## REQUIREMENT:
Restate the listing below word for word; no picture is to be carried over.
Content starts
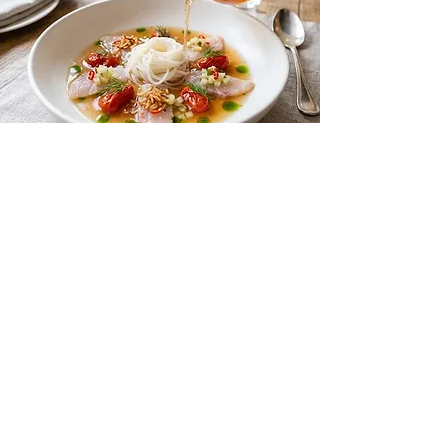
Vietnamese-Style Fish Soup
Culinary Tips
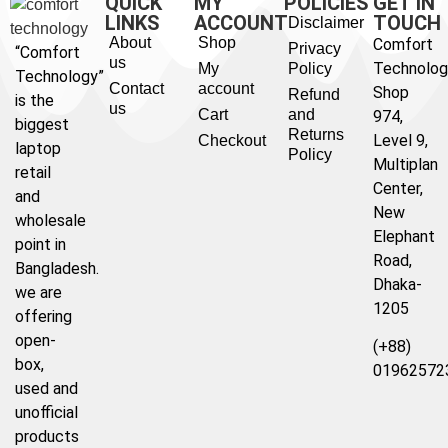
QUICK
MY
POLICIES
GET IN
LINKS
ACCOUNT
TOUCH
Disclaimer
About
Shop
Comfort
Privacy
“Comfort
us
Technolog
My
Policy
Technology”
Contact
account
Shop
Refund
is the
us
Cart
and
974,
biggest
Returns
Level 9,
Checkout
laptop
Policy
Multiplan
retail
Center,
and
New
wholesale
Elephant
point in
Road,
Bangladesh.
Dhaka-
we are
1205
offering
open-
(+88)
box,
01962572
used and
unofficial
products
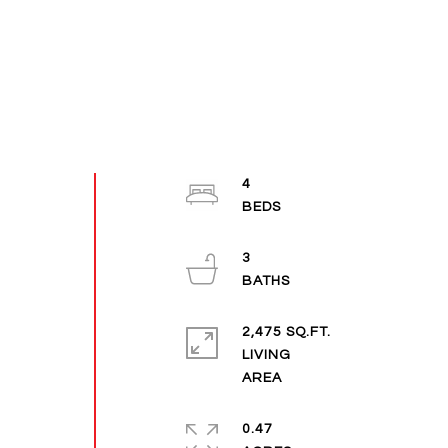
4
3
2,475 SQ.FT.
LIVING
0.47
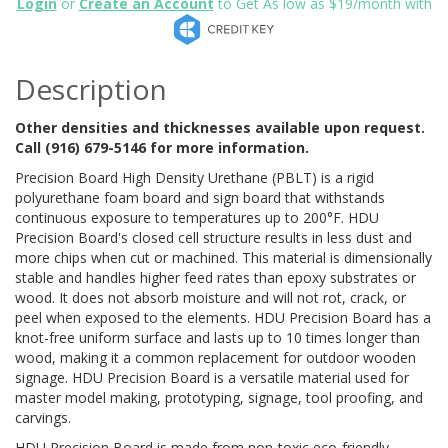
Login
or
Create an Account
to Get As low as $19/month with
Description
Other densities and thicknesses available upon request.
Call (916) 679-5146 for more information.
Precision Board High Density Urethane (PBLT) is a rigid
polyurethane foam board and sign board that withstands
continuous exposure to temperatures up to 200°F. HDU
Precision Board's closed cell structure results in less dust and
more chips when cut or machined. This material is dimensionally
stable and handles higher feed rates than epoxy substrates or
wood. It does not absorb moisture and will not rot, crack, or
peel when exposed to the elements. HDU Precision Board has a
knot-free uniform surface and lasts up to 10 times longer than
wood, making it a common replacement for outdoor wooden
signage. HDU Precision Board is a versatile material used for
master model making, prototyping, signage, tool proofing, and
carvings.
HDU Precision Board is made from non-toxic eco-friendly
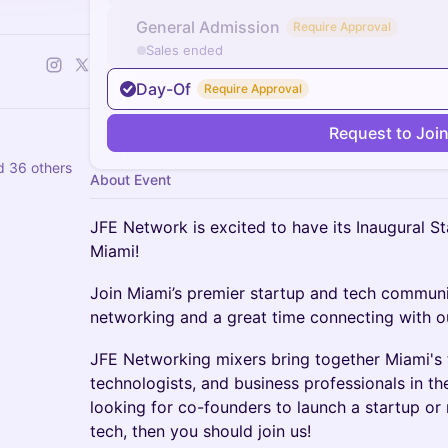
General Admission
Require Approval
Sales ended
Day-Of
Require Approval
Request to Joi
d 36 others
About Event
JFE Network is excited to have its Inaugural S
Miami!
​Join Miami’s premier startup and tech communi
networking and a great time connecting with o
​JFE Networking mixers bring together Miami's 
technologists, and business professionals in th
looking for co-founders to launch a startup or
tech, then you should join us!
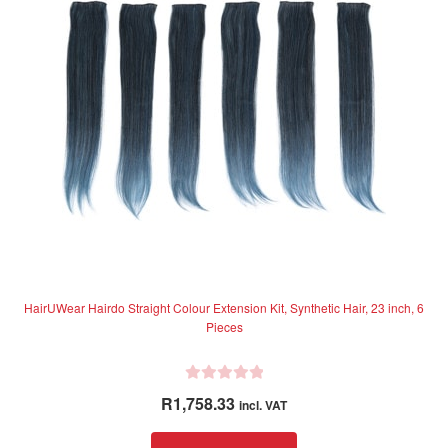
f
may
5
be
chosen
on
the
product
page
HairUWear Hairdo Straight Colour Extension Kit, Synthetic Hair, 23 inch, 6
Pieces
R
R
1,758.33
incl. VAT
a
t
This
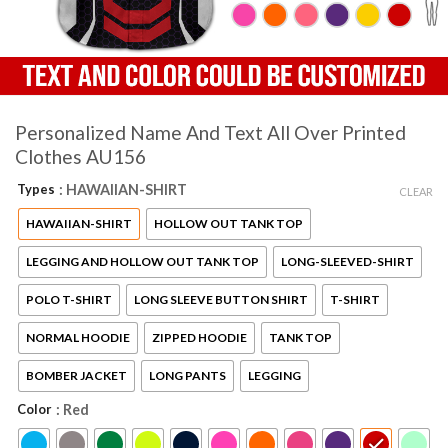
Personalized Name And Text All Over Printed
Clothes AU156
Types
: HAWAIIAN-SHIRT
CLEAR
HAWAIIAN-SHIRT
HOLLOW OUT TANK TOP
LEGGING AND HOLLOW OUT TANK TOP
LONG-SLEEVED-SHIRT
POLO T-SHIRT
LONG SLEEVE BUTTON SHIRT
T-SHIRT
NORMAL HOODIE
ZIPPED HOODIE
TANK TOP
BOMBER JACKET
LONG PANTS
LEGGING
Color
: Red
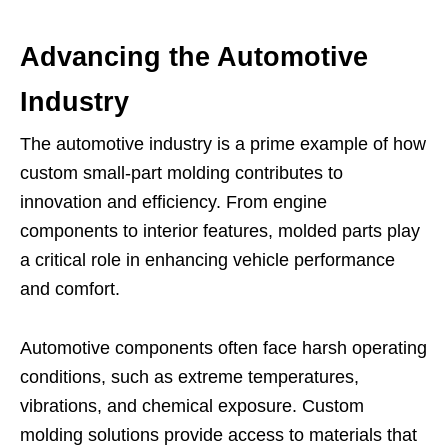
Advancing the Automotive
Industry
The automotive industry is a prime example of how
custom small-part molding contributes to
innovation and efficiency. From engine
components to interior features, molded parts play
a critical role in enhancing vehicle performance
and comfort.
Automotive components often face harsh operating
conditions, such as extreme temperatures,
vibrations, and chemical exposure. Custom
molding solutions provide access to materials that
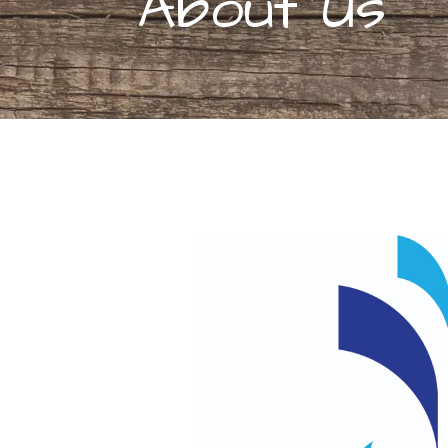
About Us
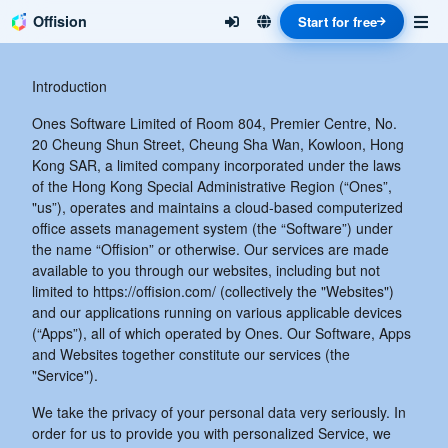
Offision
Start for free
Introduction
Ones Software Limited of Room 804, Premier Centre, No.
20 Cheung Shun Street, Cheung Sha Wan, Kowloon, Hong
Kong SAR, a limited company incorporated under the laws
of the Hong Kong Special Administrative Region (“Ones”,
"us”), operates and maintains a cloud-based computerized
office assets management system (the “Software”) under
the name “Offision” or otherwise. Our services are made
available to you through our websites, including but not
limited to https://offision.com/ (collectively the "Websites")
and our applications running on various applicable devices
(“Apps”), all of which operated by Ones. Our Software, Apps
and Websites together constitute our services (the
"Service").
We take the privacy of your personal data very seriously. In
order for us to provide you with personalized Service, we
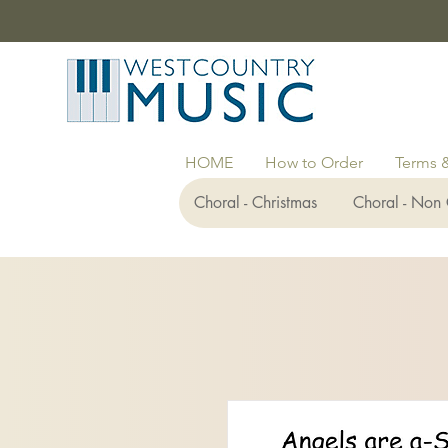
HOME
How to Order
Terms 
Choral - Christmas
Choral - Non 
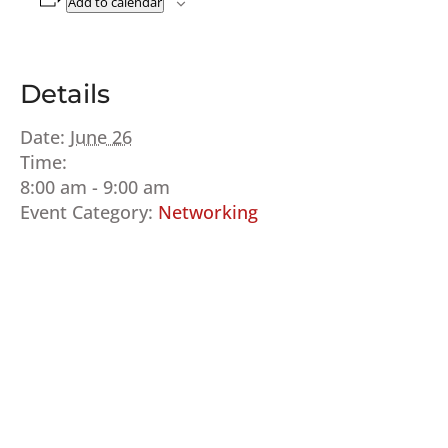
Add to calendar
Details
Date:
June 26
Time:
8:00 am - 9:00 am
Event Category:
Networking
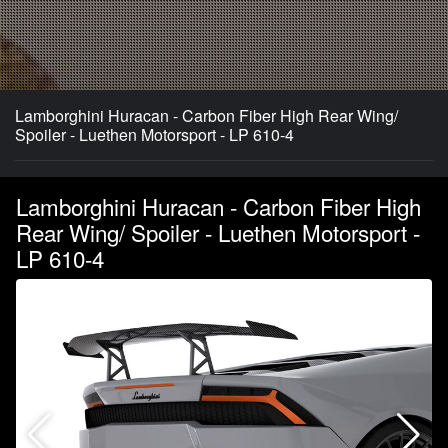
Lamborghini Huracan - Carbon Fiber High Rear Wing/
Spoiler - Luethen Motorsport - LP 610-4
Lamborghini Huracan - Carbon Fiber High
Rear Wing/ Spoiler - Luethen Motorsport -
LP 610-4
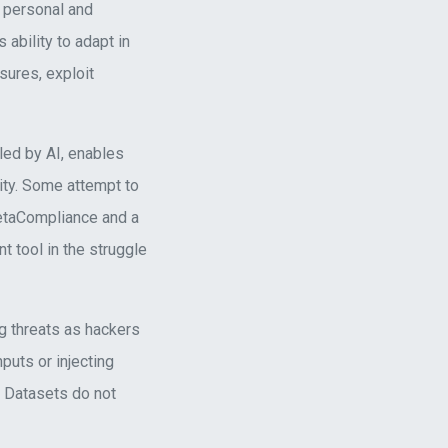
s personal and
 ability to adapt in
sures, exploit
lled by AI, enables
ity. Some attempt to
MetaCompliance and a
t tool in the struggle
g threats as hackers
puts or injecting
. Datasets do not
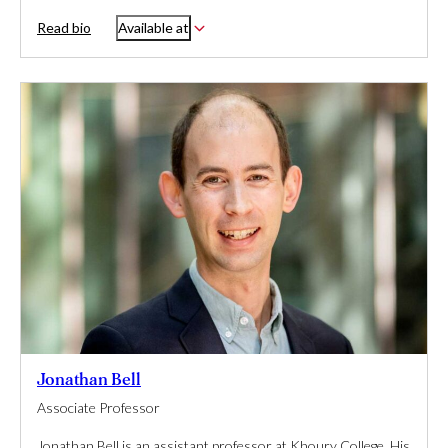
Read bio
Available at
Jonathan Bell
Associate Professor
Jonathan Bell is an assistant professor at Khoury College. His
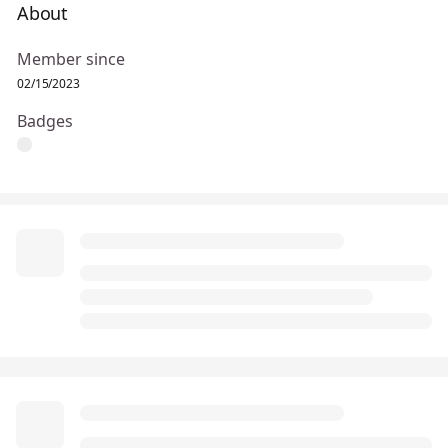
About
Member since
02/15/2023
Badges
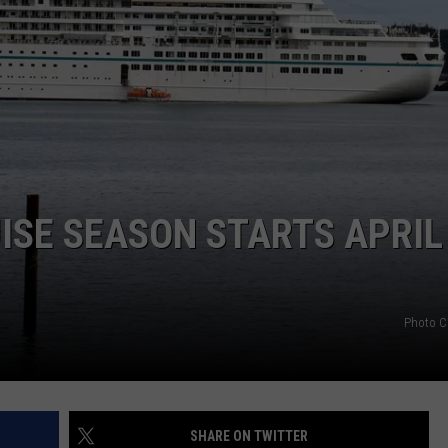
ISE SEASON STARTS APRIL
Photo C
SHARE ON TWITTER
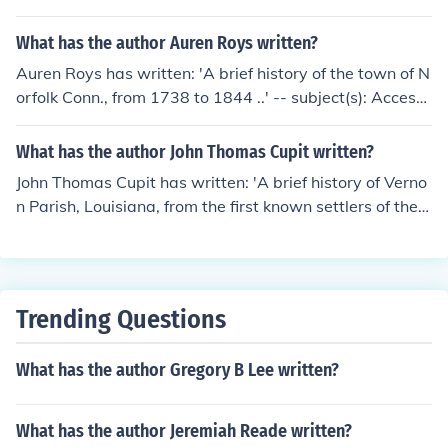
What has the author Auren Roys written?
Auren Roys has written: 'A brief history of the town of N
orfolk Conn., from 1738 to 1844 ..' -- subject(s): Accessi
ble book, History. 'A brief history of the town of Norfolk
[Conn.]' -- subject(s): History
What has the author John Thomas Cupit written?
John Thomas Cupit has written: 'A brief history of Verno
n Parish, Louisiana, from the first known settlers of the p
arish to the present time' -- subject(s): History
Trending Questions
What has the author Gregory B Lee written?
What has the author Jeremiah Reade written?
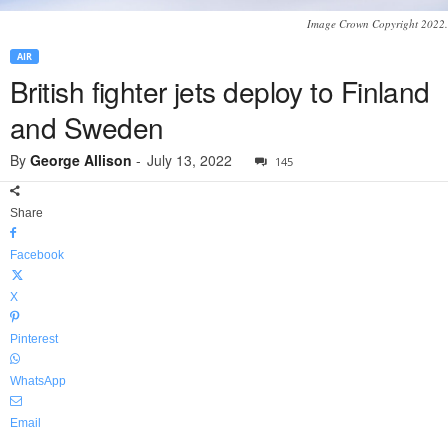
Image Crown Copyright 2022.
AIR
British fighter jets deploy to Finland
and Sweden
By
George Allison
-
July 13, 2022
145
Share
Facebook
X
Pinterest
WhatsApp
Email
Content ends
## EXERCISE RESULT:
Vietnamese-Style Fish Soup
Culinary Tips
QUICK
MY
POLICIES
GET IN
LINKS
ACCOUNT
TOUCH
Disclaimer
About
Shop
Comfort
Privacy
“Comfort
us
Technolog
My
Policy
Technology”
Contact
account
Shop
Refund
is the
us
Cart
and
974,
biggest
Returns
Level 9,
Checkout
laptop
Policy
Multiplan
retail
Center,
and
New
wholesale
Elephant
point in
Road,
Bangladesh.
Dhaka-
we are
1205
offering
open-
(+88)
box,
01962572
used and
unofficial
products
4
3
2,475 SQ.FT.
LIVING
0.47
Login
or
Create an Account
to Get As low as $19/month with
Description
Other densities and thicknesses available upon request.
Call (916) 679-5146 for more information.
Precision Board High Density Urethane (PBLT) is a rigid
polyurethane foam board and sign board that withstands
continuous exposure to temperatures up to 200°F. HDU
Precision Board's closed cell structure results in less dust and
more chips when cut or machined. This material is dimensionally
stable and handles higher feed rates than epoxy substrates or
wood. It does not absorb moisture and will not rot, crack, or
peel when exposed to the elements. HDU Precision Board has a
knot-free uniform surface and lasts up to 10 times longer than
wood, making it a common replacement for outdoor wooden
signage. HDU Precision Board is a versatile material used for
master model making, prototyping, signage, tool proofing, and
carvings.
HDU Precision Board is made from non-toxic eco-friendly
General Admission
Require Approval
Sales ended
Day-Of
Require Approval
Request to Joi
d 36 others
About Event
JFE Network is excited to have its Inaugural S
Miami!
​Join Miami’s premier startup and tech communi
networking and a great time connecting with o
​JFE Networking mixers bring together Miami's 
technologists, and business professionals in th
looking for co-founders to launch a startup or
tech, then you should join us!
f
may
5
be
chosen
on
the
product
page
HairUWear Hairdo Straight Colour Extension Kit, Synthetic Hair, 23 inch, 6
Pieces
R
R
1,758.33
incl. VAT
a
t
This
Personalized Name And Text All Over Printed
Clothes AU156
Types
: HAWAIIAN-SHIRT
CLEAR
HAWAIIAN-SHIRT
HOLLOW OUT TANK TOP
LEGGING AND HOLLOW OUT TANK TOP
LONG-SLEEVED-SHIRT
POLO T-SHIRT
LONG SLEEVE BUTTON SHIRT
T-SHIRT
NORMAL HOODIE
ZIPPED HOODIE
TANK TOP
BOMBER JACKET
LONG PANTS
LEGGING
Color
: Red
Advancing the Automotive
Industry
The automotive industry is a prime example of how
custom small-part molding contributes to
innovation and efficiency. From engine
components to interior features, molded parts play
a critical role in enhancing vehicle performance
and comfort.
Automotive components often face harsh operating
conditions, such as extreme temperatures,
vibrations, and chemical exposure. Custom
molding solutions provide access to materials that
About Us
Offision
Start for free
Introduction
Ones Software Limited of Room 804, Premier Centre, No.
20 Cheung Shun Street, Cheung Sha Wan, Kowloon, Hong
Kong SAR, a limited company incorporated under the laws
of the Hong Kong Special Administrative Region (“Ones”,
"us”), operates and maintains a cloud-based computerized
office assets management system (the “Software”) under
the name “Offision” or otherwise. Our services are made
available to you through our websites, including but not
limited to https://offision.com/ (collectively the "Websites")
and our applications running on various applicable devices
(“Apps”), all of which operated by Ones. Our Software, Apps
and Websites together constitute our services (the
"Service").
We take the privacy of your personal data very seriously. In
order for us to provide you with personalized Service, we
HOME
How to Order
Terms 
Choral - Christmas
Choral - Non 
Add to calendar
Details
Date:
June 26
Time:
8:00 am - 9:00 am
Event Category:
Networking
Lamborghini Huracan - Carbon Fiber High Rear Wing/
Spoiler - Luethen Motorsport - LP 610-4
Lamborghini Huracan - Carbon Fiber High
Rear Wing/ Spoiler - Luethen Motorsport -
LP 610-4
s personal and
 ability to adapt in
sures, exploit
lled by AI, enables
ity. Some attempt to
MetaCompliance and a
t tool in the struggle
g threats as hackers
puts or injecting
. Datasets do not
Read bio
Available at
Jonathan Bell
Associate Professor
Jonathan Bell is an assistant professor at Khoury College. His
About
Member since
02/15/2023
Badges
ISE SEASON STARTS APRIL
Photo C
SHARE ON TWITTER
What has the author Auren Roys written?
Auren Roys has written: 'A brief history of the town of N
orfolk Conn., from 1738 to 1844 ..' -- subject(s): Accessi
ble book, History. 'A brief history of the town of Norfolk
[Conn.]' -- subject(s): History
What has the author John Thomas Cupit written?
John Thomas Cupit has written: 'A brief history of Verno
n Parish, Louisiana, from the first known settlers of the p
arish to the present time' -- subject(s): History
Trending Questions
What has the author Gregory B Lee written?
What has the author Jeremiah Reade written?
Image Crown Copyright 2022.
AIR
British fighter jets deploy to Finland
and Sweden
By
George Allison
-
July 13, 2022
145
Share
Facebook
X
Pinterest
WhatsApp
Email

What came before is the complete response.